Alla Festa di Luce! i Terconauti: Damiano e Margherita Tercon, e Philipp Carboni (Fotocronache Germogli)
Lei non ha avuto bisogno di questi espedienti? "Per fortuna no, i miei genitori hanno cercato di non farmi sentire il peso di mio fratello. Hanno cercato di farci stare uniti e di puntare su un’alleanza naturale fra fratelli. So di altri che invece sono proprio cresciuti con il compito di diventare caregiver dei loro fratelli disabili. E sono stata io a parlare per prima del futuro, del dopo di loro. Loro non ne hanno mai fatto cenno. Molti sibling sentono che la loro identità è legata a doppio filo con quella del fratello o sorella, cosa che può limitare molto la propria realizzazione personale". Cosa consiglia alle famiglie? "Di lasciare che ogni figlio faccia esperienze fuori dalla famiglia, per formarsi e trovare la loro identità. Io sono stata fortunata, ho potuto studiare in altre città, anche all’estero, sono potuta diventare Margherita, e non solo 'la sorella di Damiano'. E così quando sono tornata, ho potuto scegliere di stare con lui e non sentirlo come un obbligo o come la risposta ai miei sensi di colpa. Ora stiamo molto insieme e abbiamo progetti comuni". Cosa direbbe ai genitori di figli 'diversi' come voi? "Di non concentrarsi solo sui deficit, sulle mancanze del figlio disabile, ma sulle loro capacità e potenzialità. L’obiettivo di tutti, nella vita, è essere felici con se stessi, non in rapporto agli altri.

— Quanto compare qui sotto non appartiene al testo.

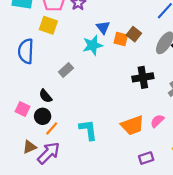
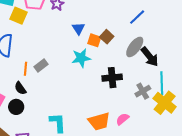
yellow square: (48, 25) -> (19, 16), moved
cyan star: (93, 45) -> (81, 58), moved
orange line: (52, 128) -> (26, 69), moved, turned -40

E siccome le persone come mio fratello, che nascono così, non hanno consapevolezza di quello che gli manca, bisogna aiutarlo solo ad essere felice, come tutti noi. Devono cambiare punto di vista. I limiti, a volte, sono nella nostra testa". E per Damiano su cosa avete puntato? "A lui piace stare in mezzo alla gente ed esibirsi, e io ho deciso di farne un lavoro per me e per lui. Ho smesso di guardarlo come quello che non può fare le cose, e siamo felici entrambi".